Objective quality control throughout the production process is indispensable for identifying errors early on and mitigating them, thus improving product reliability and customer satisfaction. Productivity increases thanks to reduced false rejects on the production line. End-of-line testing is an integral component of quality assurance and should be performed regularly when developing or optimizing existing products. As such, accurate measuring technology must provide reliable detection of errors and anomalies while simultaneously offering high test throughput even during complex testing cycles. Furthermore, integration must be easy for various test stand and automated processes. Industrial laser vibrometers from Polytec meet all these criteria and more, offering numerous advantages: maintenance-free operation with adjustable measurement distance and open interfaces allow them to easily integrate into test systems; additionally they feature smart signal analysis in frequency, order, angle, time domains enabling users to identify relevant fault patterns more quickly and efficiently.

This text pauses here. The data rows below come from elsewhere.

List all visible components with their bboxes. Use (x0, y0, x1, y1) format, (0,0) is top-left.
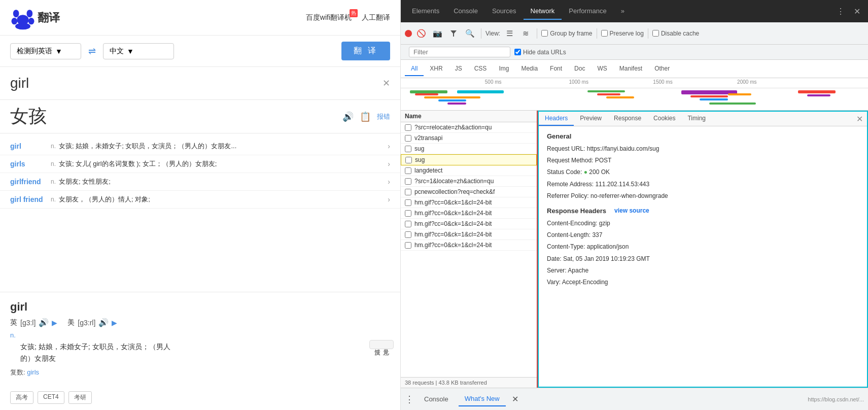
hide-data-urls-label[interactable]: Hide data URLs (514, 49, 566, 56)
phonetics: 英 [g3:l] 🔊 ▶ 美 [g3:rl] 🔊 ▶ (10, 318, 390, 327)
network-row[interactable]: pcnewcollection?req=check&f (401, 187, 537, 197)
row-checkbox[interactable] (405, 167, 411, 174)
disable-cache-label[interactable]: Disable cache (652, 30, 699, 37)
copy-icon[interactable]: 📋 (360, 111, 371, 122)
feedback-button[interactable]: 意见反馈 (369, 340, 394, 349)
headers-panel-close[interactable]: ✕ (852, 113, 867, 125)
tab-console[interactable]: Console (446, 3, 485, 20)
network-row[interactable]: hm.gif?cc=0&ck=1&cl=24-bit (401, 208, 537, 219)
row-checkbox[interactable] (405, 210, 411, 217)
record-button[interactable] (405, 30, 412, 37)
filter-tab-doc[interactable]: Doc (568, 62, 591, 76)
list-item[interactable]: girl n. 女孩; 姑娘，未婚女子; 女职员，女演员；（男人的）女朋友...… (0, 138, 400, 155)
bottom-menu-icon[interactable]: ⋮ (405, 394, 414, 405)
devtools-close-button[interactable]: ✕ (850, 4, 864, 18)
swap-language-button[interactable]: ⇌ (86, 44, 98, 59)
tag-cet4[interactable]: CET4 (38, 391, 64, 404)
clear-button[interactable]: ✕ (383, 78, 390, 89)
network-row[interactable]: ?src=relocate=zh&action=qu (401, 122, 537, 133)
clear-log-button[interactable]: 🚫 (414, 26, 428, 41)
list-item[interactable]: girls n. 女孩; 女儿( girl的名词复数 ); 女工；（男人的）女朋… (0, 155, 400, 173)
header-tab-cookies[interactable]: Cookies (647, 112, 681, 126)
row-checkbox[interactable] (405, 178, 411, 185)
camera-button[interactable]: 📷 (430, 26, 444, 41)
preserve-log-label[interactable]: Preserve log (601, 30, 644, 37)
tab-sources[interactable]: Sources (485, 3, 524, 20)
headers-panel: Headers Preview Response Cookies Timing … (538, 111, 868, 388)
header-tab-headers[interactable]: Headers (539, 112, 574, 126)
network-row[interactable]: hm.gif?cc=0&ck=1&cl=24-bit (401, 229, 537, 240)
network-status-bar: 38 requests | 43.8 KB transferred (401, 377, 537, 388)
row-checkbox[interactable] (405, 146, 411, 152)
search-button[interactable]: 🔍 (463, 26, 477, 41)
row-checkbox[interactable] (405, 124, 411, 131)
network-row[interactable]: langdetect (401, 165, 537, 176)
tab-more[interactable]: » (614, 3, 632, 20)
filter-tab-media[interactable]: Media (515, 62, 544, 76)
row-checkbox[interactable] (405, 199, 411, 206)
wifi-translate-link[interactable]: 百度wifi翻译机 热 (306, 13, 352, 22)
uk-audio-icon[interactable]: 🔊 (39, 318, 49, 327)
row-checkbox[interactable] (405, 231, 411, 238)
filter-tab-font[interactable]: Font (544, 62, 568, 76)
timeline-colored-bars (401, 88, 868, 111)
network-row[interactable]: ?src=1&locate=zh&action=qu (401, 176, 537, 187)
preserve-log-checkbox[interactable] (601, 30, 608, 37)
target-lang-select[interactable]: 中文 ▼ (103, 43, 174, 59)
us-play-icon[interactable]: ▶ (112, 319, 117, 327)
uk-play-icon[interactable]: ▶ (52, 319, 57, 327)
bottom-tab-whats-new[interactable]: What's New (459, 392, 506, 406)
row-checkbox[interactable] (405, 242, 411, 249)
filter-tab-xhr[interactable]: XHR (424, 62, 448, 76)
header-tab-timing[interactable]: Timing (681, 112, 712, 126)
tag-kaoyan[interactable]: 考研 (68, 391, 92, 404)
network-row[interactable]: hm.gif?cc=0&ck=1&cl=24-bit (401, 197, 537, 208)
network-list[interactable]: ?src=relocate=zh&action=qu v2transapi su… (401, 122, 537, 377)
human-translate-link[interactable]: 人工翻译 (362, 13, 390, 22)
network-row[interactable]: sug (401, 144, 537, 154)
tab-network[interactable]: Network (524, 3, 562, 20)
group-by-frame-label[interactable]: Group by frame (541, 30, 592, 37)
network-row[interactable]: v2transapi (401, 133, 537, 144)
bottom-close-button[interactable]: ✕ (510, 392, 520, 406)
filter-tab-img[interactable]: Img (493, 62, 515, 76)
list-item[interactable]: girl friend n. 女朋友，（男人的）情人; 对象; › (0, 191, 400, 209)
tag-gaokao[interactable]: 高考 (10, 391, 33, 404)
view-source-link[interactable]: view source (614, 207, 649, 214)
filter-tab-ws[interactable]: WS (591, 62, 613, 76)
tab-performance[interactable]: Performance (562, 3, 613, 20)
search-input[interactable] (10, 75, 390, 91)
bottom-tab-console[interactable]: Console (418, 392, 455, 406)
row-checkbox[interactable] (405, 157, 412, 163)
source-lang-select[interactable]: 检测到英语 ▼ (10, 43, 81, 59)
network-row-selected[interactable]: sug (401, 154, 537, 165)
filter-icon-button[interactable] (446, 26, 461, 41)
filter-tab-css[interactable]: CSS (468, 62, 493, 76)
search-area: ✕ (0, 67, 400, 100)
list-item[interactable]: girlfriend n. 女朋友; 女性朋友; › (0, 173, 400, 191)
view-list-button[interactable]: ☰ (502, 26, 516, 41)
audio-icon[interactable]: 🔊 (342, 111, 354, 122)
network-row[interactable]: hm.gif?cc=0&ck=1&cl=24-bit (401, 240, 537, 251)
row-checkbox[interactable] (405, 221, 411, 227)
view-waterfall-button[interactable]: ≋ (518, 26, 533, 41)
tab-elements[interactable]: Elements (405, 3, 446, 20)
devtools-more-button[interactable]: ⋮ (834, 4, 848, 18)
filter-tab-manifest[interactable]: Manifest (613, 62, 648, 76)
hide-data-urls-checkbox[interactable] (514, 49, 521, 55)
group-by-frame-checkbox[interactable] (541, 30, 548, 37)
row-checkbox[interactable] (405, 189, 411, 195)
network-row[interactable]: hm.gif?cc=0&ck=1&cl=24-bit (401, 219, 537, 229)
disable-cache-checkbox[interactable] (652, 30, 659, 37)
translate-button[interactable]: 翻 译 (341, 42, 390, 60)
row-checkbox[interactable] (405, 135, 411, 142)
header-tab-preview[interactable]: Preview (574, 112, 608, 126)
plural-link[interactable]: girls (27, 368, 39, 376)
filter-input[interactable] (413, 48, 506, 56)
us-audio-icon[interactable]: 🔊 (98, 318, 109, 327)
filter-tab-all[interactable]: All (405, 62, 424, 76)
report-link[interactable]: 报错 (377, 112, 390, 121)
filter-tab-other[interactable]: Other (648, 62, 676, 76)
header-tab-response[interactable]: Response (608, 112, 647, 126)
filter-tab-js[interactable]: JS (449, 62, 468, 76)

Polytec’s maintenance-free IVS-500 laser vibrometer perfectly combines these advantages, providing reliable, flexible and fast good/bad analysis as well as structure-borne sound analysis. Testing may take place both near and far from the object being tested; in confined spaces where tactile sensors and sound insulation chambers would typically need to be installed for testing purposes. So as not to subject the test object to undue stress during measurement and to protect any sensitive components from potential damages or environmental influences. Laser vibrometers also automatically focus on components with variable distance from their base, always measuring with optimal signal quality despite tight spaces, so no preparation of test object or closing sound insulation chambers are necessary to complete measurement/test time effectively. This greatly decreases test and measurement times!
Laser vibrometry
Laser vibrometry is an optical measurement method that quantifies mechanical oscillations. A laser beam is separated into test and reference beams via a beamsplitter; then guided toward an oscillating target surface via the test beam, creating a doppler shift proportional to velocity that is detected by the reference beam which directs itself toward a photodetector that emits frequency modulated signals proportional to displacements (see figure below).

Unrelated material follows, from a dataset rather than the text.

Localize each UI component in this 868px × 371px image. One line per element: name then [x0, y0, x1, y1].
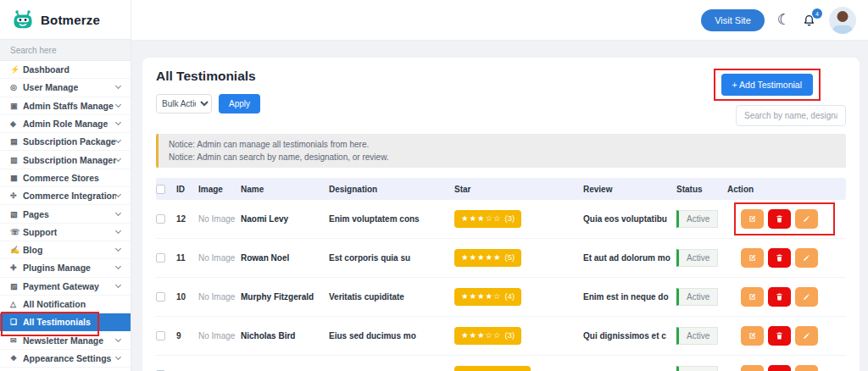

Laser interferometers create a spectrum of light from any measured object by interfering between laser beams. This spectrum can then be analyzed to identify vibration characteristics for analysis; its results can then be used to detect defects and their cause – for instance damage on an engine that leads to noise and vibration issues in vehicles can be easily identified using this test, along with manufacturing quality monitoring processes; they’re even useful for NVH testing which helps determine why excessive noise exists, like engine or transmission noises.
Vibroacoustic testing is an efficient end-of-line process that enables companies to detect errors in their products or production processes before reaching customers, eliminating costly complaints and losing confidence with them. Vibroacoustic testing also reduces repairs/recalls/improves product performance overall.
Laser Doppler vibrometers are highly accurate tools capable of measuring both vibration frequency and displacement, making them useful tools for detecting cracks or flaws in metals and composite materials as well as human tissues such as eardrums. Test results can then be compared with specifications or tolerances to identify deviations from desired states; using such technology can significantly cut repair times as well as loss in revenue.